El sol de un mes de lluvia provocaba el hechizo del plenilunio en el espejo del suelo glacial. Yo salí a recrear la vista por calles y plazas y pregunté el nombre de las estatuas vestidas de hiedra. Prelados y caballeros, desde los zócalos soberbios, infundían la nostalgia de los siglos armados de una república episcopal.
Una iglesia esculpida y cincelada imitaba la de San Sebaldo en la vetusta Nuremberg. Las imágenes de la puerta reproducían el semblante del águila, del león y del buey.

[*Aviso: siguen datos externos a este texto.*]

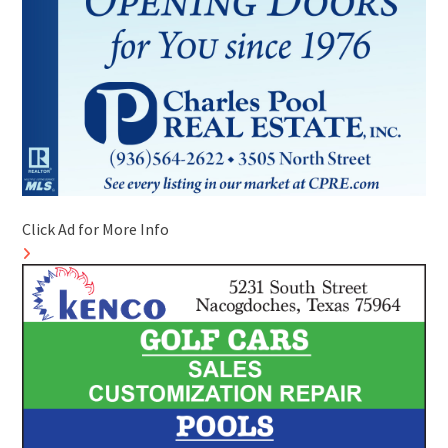
Click Ad for More Info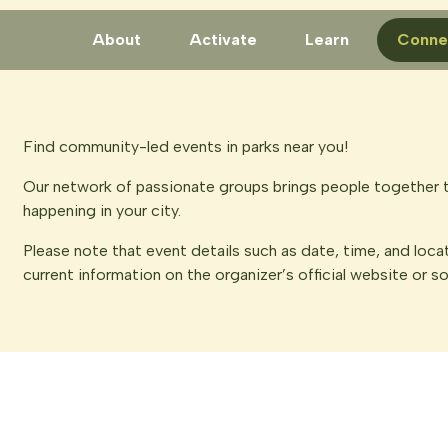
About
Activate
Learn
Conne
Find community-led events in parks near you!
Our network of passionate groups brings people together t
happening in your city.
Please note that event details such as date, time, and loca
current information on the organizer’s official website or s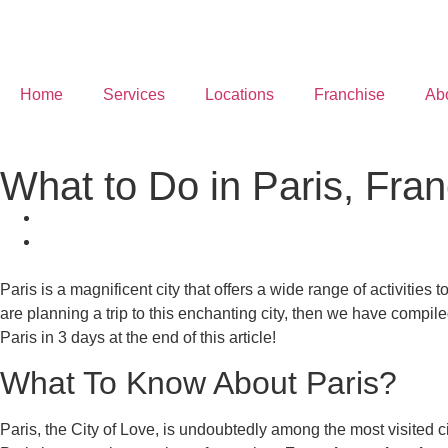
Home
Services
Locations
Franchise
Ab
What to Do in Paris, Fra
Paris is a magnificent city that offers a wide range of activities 
are planning a trip to this enchanting city, then we have compiled
Paris in 3 days at the end of this article!
What To Know About Paris?
Paris, the City of Love, is undoubtedly among the most visited cit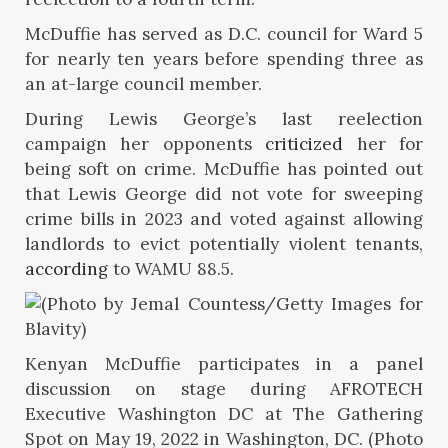
McDuffie has served as D.C. council for Ward 5
for nearly ten years before spending three as
an at-large council member.
During Lewis George’s last reelection
campaign her opponents
criticized
her for
being soft on crime. McDuffie has pointed out
that Lewis George did not vote for sweeping
crime bills in 2023 and voted against allowing
landlords to evict potentially violent tenants,
according
to WAMU 88.5.
Kenyan McDuffie participates in a panel
discussion on stage during AFROTECH
Executive Washington DC at The Gathering
Spot on May 19, 2022 in Washington, DC. (Photo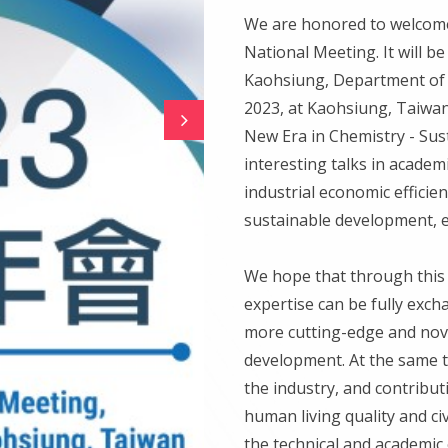
We are honored to welcome 
National Meeting. It will b
Kaohsiung, Department of 
2023, at Kaohsiung, Taiwa
New Era in Chemistry - Sus
interesting talks in academ
industrial economic efficien
sustainable development, e
We hope that through this 
expertise can be fully exc
more cutting-edge and nove
development. At the same t
the industry, and contribu
human living quality and ci
the technical and academic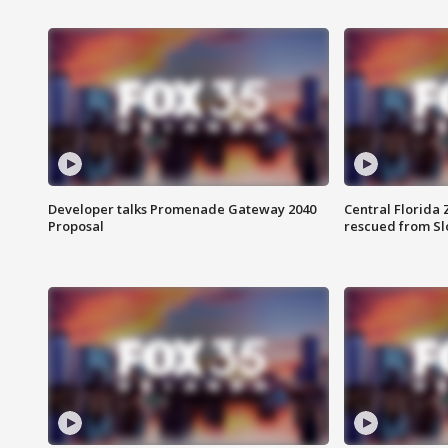
Developer talks Promenade Gateway 2040
Central Florida 
Proposal
rescued from Sl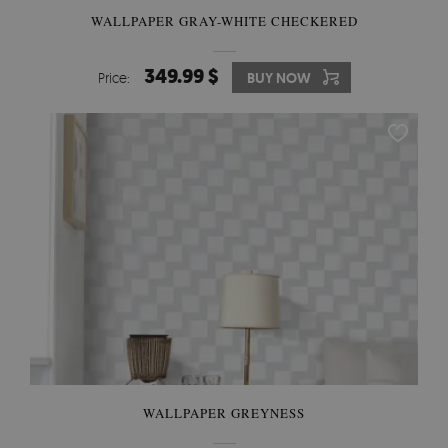
WALLPAPER GRAY-WHITE CHECKERED
349.99 $
Price:
BUY NOW
WALLPAPER GREYNESS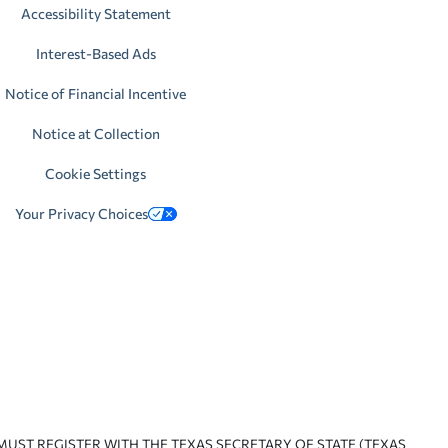
Accessibility Statement
Interest-Based Ads
Notice of Financial Incentive
Notice at Collection
Cookie Settings
Your Privacy Choices
 MUST REGISTER WITH THE TEXAS SECRETARY OF STATE (TEXAS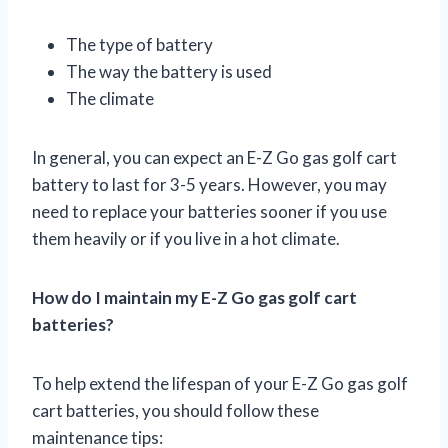
The type of battery
The way the battery is used
The climate
In general, you can expect an E-Z Go gas golf cart
battery to last for 3-5 years. However, you may
need to replace your batteries sooner if you use
them heavily or if you live in a hot climate.
How do I maintain my E-Z Go gas golf cart
batteries?
To help extend the lifespan of your E-Z Go gas golf
cart batteries, you should follow these
maintenance tips: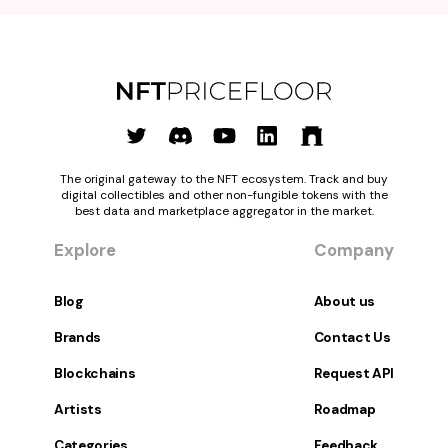
The original gateway to the NFT ecosystem. Track and buy
digital collectibles and other non-fungible tokens with the
best data and marketplace aggregator in the market.
Explore
Company
Blog
About us
Brands
Contact Us
Blockchains
Request API
Artists
Roadmap
Categories
Feedback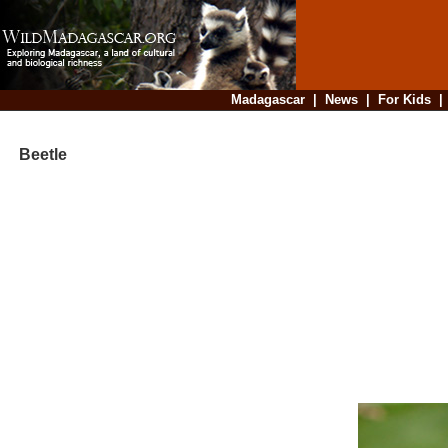
Madagascar
|
News
|
For Kids
Beetle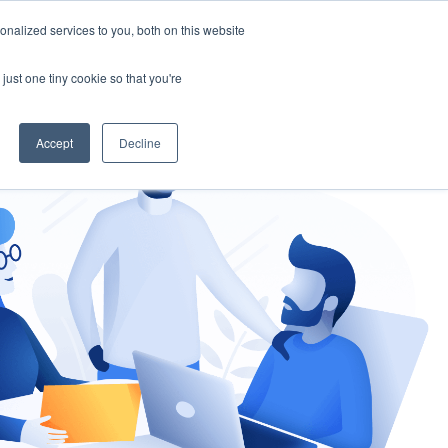
nalized services to you, both on this website
gement
Ask an Expert
just one tiny cookie so that you're
Accept
Decline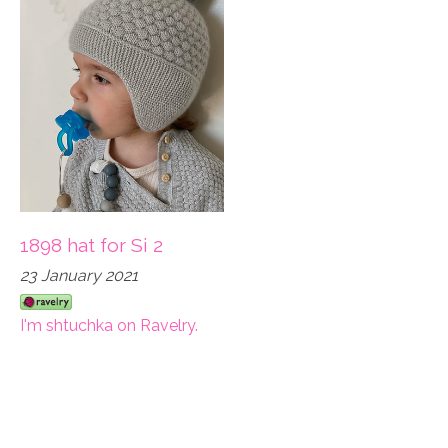
1898 hat for Si 2
23 January 2021
I'm shtuchka on Ravelry.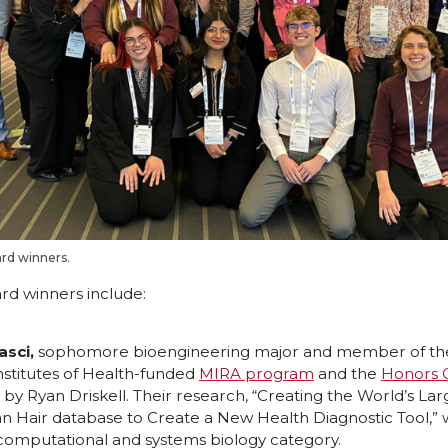
d winners.
d winners include:
asci,
sophomore bioengineering major and member of th
nstitutes of Health-funded
MIRA program
and the
Honors 
y Ryan Driskell. Their research, “Creating the World’s Lar
 Hair database to Create a New Health Diagnostic Tool,” w
mputational and systems biology category.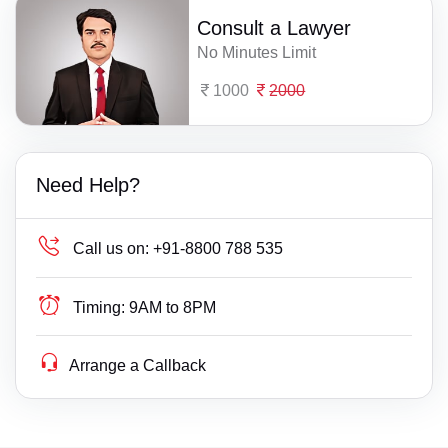
Consult a Lawyer
No Minutes Limit
1000
2000
Need Help?
Call us on:
+91-8800 788 535
Timing:
9AM to 8PM
Arrange a Callback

Los nativos se esmeraban en la fábrica de juguetes infantiles, de tiorbas angélicas, salterios y laúdes. Una doncella me separó de la reverencia a los monumentos arcaicos, me otorgó el privilegio de su amistad y vino a referirme su vida sombría, un ejemplo de sencillez y de sacrificio. Ofrendaba su juventud a la memoria de un hermano fallecido antes de tiempo y lo sustituía, conservándose pura y célibe, en el consejo de una orden militar.